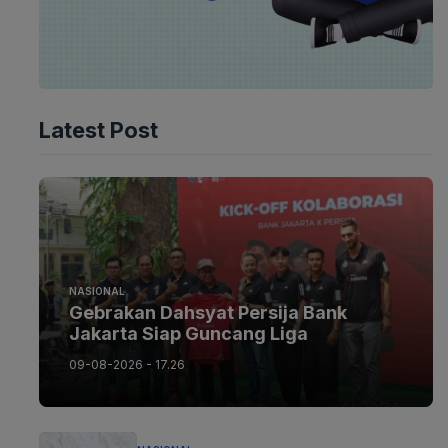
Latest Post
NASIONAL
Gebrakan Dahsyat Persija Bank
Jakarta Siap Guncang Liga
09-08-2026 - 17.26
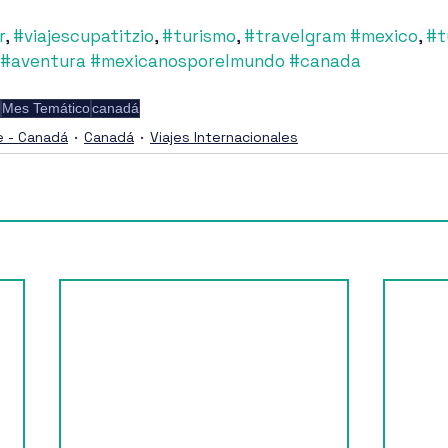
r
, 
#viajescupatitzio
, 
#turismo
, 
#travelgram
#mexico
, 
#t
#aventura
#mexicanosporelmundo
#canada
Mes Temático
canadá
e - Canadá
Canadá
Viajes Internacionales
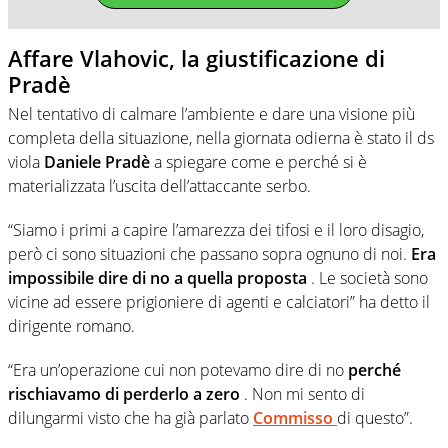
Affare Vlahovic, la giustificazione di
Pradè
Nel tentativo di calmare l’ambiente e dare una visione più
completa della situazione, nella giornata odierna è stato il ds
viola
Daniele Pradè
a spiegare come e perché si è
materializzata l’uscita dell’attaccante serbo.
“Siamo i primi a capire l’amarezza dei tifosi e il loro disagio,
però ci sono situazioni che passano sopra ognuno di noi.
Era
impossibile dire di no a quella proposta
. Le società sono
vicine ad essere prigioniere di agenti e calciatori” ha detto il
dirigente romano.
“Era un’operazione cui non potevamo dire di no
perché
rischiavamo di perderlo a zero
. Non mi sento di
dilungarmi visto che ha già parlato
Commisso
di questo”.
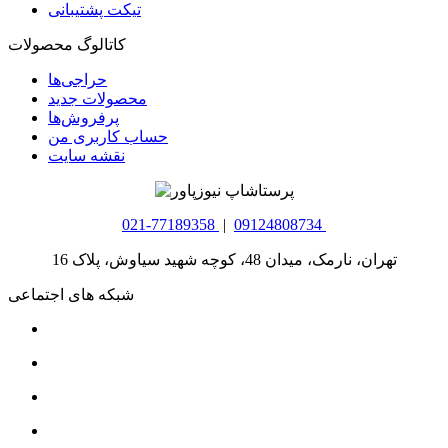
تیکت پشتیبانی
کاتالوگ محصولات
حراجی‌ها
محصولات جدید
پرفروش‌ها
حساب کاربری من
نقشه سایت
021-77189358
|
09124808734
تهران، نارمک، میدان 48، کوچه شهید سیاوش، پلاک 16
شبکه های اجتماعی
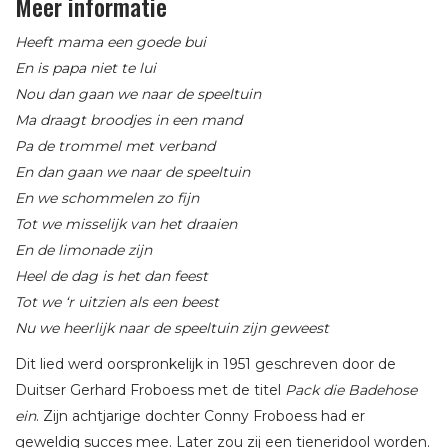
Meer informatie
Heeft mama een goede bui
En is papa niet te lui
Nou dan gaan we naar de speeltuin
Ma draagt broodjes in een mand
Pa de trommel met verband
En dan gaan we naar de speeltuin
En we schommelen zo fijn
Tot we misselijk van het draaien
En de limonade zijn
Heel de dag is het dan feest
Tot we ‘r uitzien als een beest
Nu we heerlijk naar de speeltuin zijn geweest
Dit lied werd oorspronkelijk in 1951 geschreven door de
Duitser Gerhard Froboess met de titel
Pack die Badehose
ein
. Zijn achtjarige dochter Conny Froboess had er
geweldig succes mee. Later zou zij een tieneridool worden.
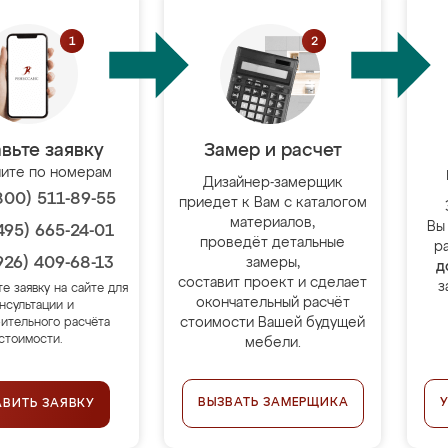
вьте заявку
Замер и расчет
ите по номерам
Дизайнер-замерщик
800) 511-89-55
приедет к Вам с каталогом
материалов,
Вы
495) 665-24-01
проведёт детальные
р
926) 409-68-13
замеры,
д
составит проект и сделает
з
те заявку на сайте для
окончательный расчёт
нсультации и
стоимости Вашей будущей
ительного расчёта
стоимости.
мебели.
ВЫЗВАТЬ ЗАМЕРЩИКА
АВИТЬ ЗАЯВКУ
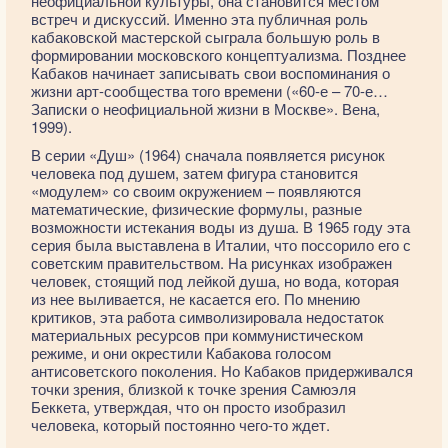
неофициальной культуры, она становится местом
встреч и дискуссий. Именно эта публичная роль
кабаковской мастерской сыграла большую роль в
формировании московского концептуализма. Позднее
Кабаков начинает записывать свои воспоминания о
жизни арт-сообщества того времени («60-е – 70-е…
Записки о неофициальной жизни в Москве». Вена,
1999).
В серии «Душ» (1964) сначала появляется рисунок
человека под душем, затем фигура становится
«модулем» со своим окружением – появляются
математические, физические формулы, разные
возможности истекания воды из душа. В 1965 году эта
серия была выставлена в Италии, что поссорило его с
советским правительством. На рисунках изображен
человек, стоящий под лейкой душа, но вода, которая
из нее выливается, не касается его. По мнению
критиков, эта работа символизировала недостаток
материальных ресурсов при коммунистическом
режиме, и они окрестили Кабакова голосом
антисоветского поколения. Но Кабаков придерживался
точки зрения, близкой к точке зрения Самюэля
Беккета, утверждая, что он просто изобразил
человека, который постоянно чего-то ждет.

...

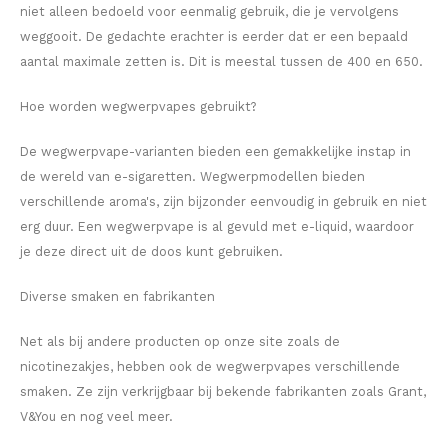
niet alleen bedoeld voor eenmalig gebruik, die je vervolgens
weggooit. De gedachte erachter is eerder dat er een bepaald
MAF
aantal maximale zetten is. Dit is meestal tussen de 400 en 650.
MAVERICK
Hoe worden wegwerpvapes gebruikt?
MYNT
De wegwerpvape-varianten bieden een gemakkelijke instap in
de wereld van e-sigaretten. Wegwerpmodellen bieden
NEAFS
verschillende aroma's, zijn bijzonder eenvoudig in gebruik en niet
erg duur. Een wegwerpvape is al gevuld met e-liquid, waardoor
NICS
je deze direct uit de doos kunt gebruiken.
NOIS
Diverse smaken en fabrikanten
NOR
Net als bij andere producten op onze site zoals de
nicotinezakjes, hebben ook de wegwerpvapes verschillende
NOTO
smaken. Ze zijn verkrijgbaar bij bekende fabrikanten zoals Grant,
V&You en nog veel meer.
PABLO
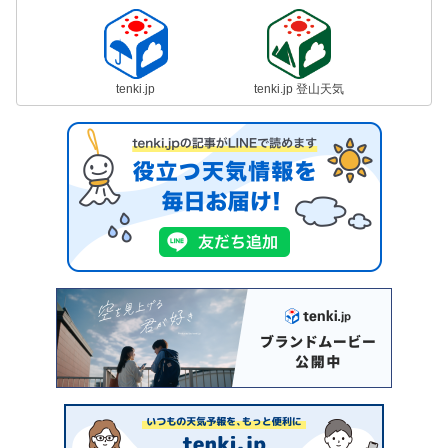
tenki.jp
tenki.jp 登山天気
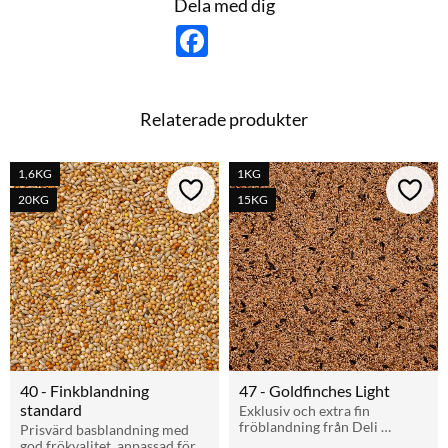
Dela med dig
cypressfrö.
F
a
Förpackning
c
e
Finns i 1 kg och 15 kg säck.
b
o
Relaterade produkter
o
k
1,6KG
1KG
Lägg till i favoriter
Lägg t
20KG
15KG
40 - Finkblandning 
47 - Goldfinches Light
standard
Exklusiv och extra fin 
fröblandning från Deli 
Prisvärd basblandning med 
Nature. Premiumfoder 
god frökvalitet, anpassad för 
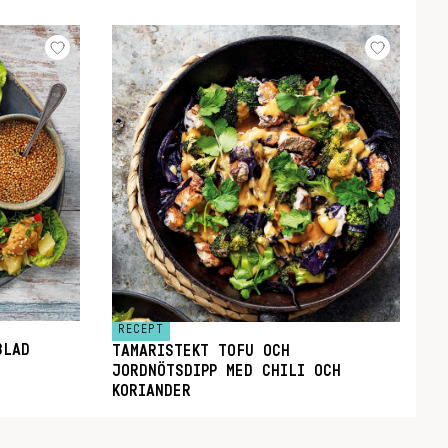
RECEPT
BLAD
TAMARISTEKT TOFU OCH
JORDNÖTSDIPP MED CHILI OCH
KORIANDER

...

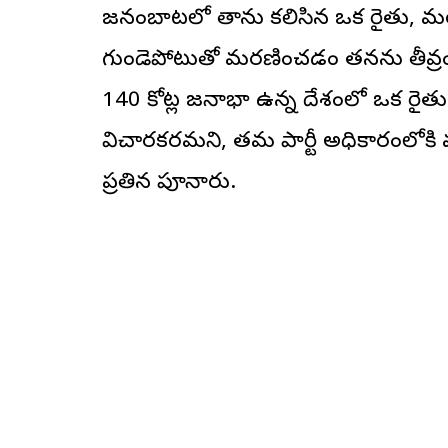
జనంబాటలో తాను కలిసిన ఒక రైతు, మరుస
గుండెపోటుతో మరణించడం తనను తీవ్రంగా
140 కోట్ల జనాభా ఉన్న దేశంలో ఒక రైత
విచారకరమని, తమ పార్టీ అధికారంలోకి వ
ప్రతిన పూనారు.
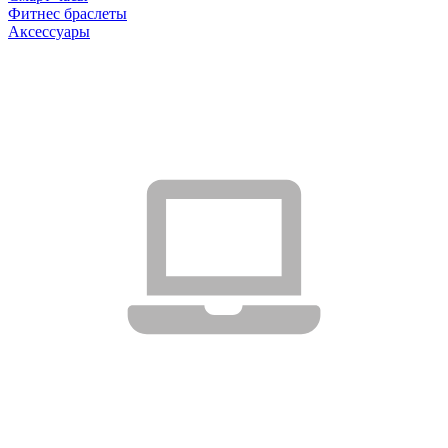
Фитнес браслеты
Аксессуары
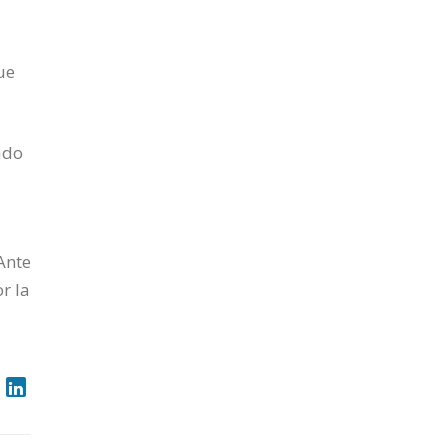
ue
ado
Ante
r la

◆ **AIM OF THE EXERCISE**:
Go through the data line by line and work out how many lines contain "роль". Give only that number.

◆ **WRITTEN ANSWER**:
2